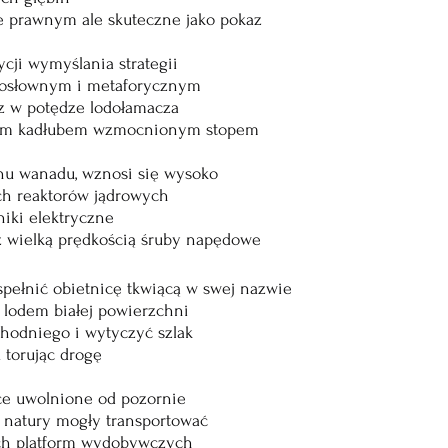
e prawnym ale skuteczne jako pokaz
ycji wymyślania strategii
dosłownym i metaforycznym
az w potędze lodołamacza
ym kadłubem wzmocnionym stopem
nu wanadu, wznosi się wysoko
ch reaktorów jądrowych
niki elektryczne
 z wielką prędkością śruby napędowe
spełnić obietnicę tkwiącą w swej nazwie
j lodem białej powierzchni
chodniego i wytyczyć szlak
torując drogę
ce uwolnione od pozornie 
 natury mogły transportować
ch platform wydobywczych 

....................

* WORK ITEM:
Extract exactly the lines between the line containing "ch reaktorów jądrowych" and the end of the data, including both.

* OUTPUT OF THE TASK:
ch reaktorów jądrowych
niki elektryczne
 z wielką prędkością śruby napędowe
spełnić obietnicę tkwiącą w swej nazwie
j lodem białej powierzchni
chodniego i wytyczyć szlak
torując drogę
ce uwolnione od pozornie 
 natury mogły transportować
ch platform wydobywczych 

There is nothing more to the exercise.